Different ways to end an essay

Be Book-Smarter.
Contents:
  1. Analytical Essay Conclusion Examples
  2. Is It Good To End An Essay With A Question?
  3. Ending the Essay: Conclusions |
  4. 5 Successful Ways How to End a Personal Statement

Just my 2cents.

{dialog-heading}

It just is. All right, enough chatter. On to the good stuff. Look at that. Description Maybe you want to end in a mood, or by creating a wider view of things, or by focusing in on a certain important object. Go full circle. Directly address the college. Build supplement essays that connect powerfully with admissions officers. Your Comments 5 Comments so far. November 1, at am. October 5, at pm. December 14, at pm. Dude says:. January 17, at pm. June 8, at pm.
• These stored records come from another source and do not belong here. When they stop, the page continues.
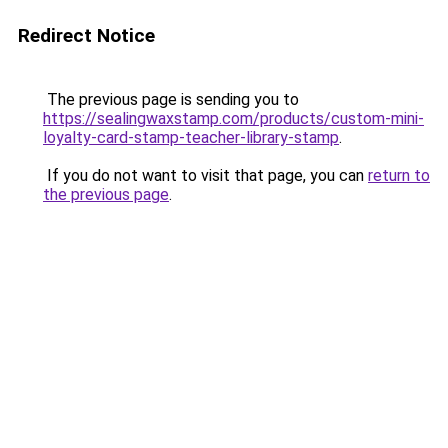
Redirect Notice
The previous page is sending you to
https://sealingwaxstamp.com/products/custom-mini-
loyalty-card-stamp-teacher-library-stamp
.
If you do not want to visit that page, you can
return to
the previous page
.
Join us!

Admittedly the space available is limited at times but this is no excuse not to learn the skills, if you do not already possess them, and to find out where there are available computer terminals. Of course if you use university resources it is even more important to start your essay early in order to avoid the last minute rush as most students, not only from this department, search for terminals in a panic on the Friday before a Monday deadline. It is appreciated that students are very busy and do have a lot of work, but it is a mistake to claim, as some students have been heard, that they are too busy to learn word-processing skills.

Ultimately word-processing will save you a lot of time. It is far easier to add and delete material, and to restructure and reorganise essays by moving material around, on a computer than if you are writing by hand.

Analytical Essay Conclusion Examples

Software has become really user-friendly; 'Word', for instance, will tell you what to do in explicit English or French, and typing skills can be learned whilst typing. Your essay will be the representation of an argument on a given subject or subjects. It will include only points which are relevant to the subject, so be careful to get rid of material that is not directly relevant.

Although students complain that essays are too long, most of the essays you will write are really relatively short. Part of the skill of writing is to write concisely and economically , without wasting material or 'padding' the work with irrelevant diversions and repetition. Once the points have been chosen they should be presented logically and coherently , so do not leap about from point to point.

Is It Good To End An Essay With A Question?

Each point generally will have some connection to the preceding one and the one to follow. If you do leave one area of the essay to move into another, but intend later to go back to the point you have left and show, for example, how the points may be connected or related, then it can be useful to say so by 'signposting', e. After each draft of the essay check that each point is presented in a logical and coherent order. Read each draft carefully and critically.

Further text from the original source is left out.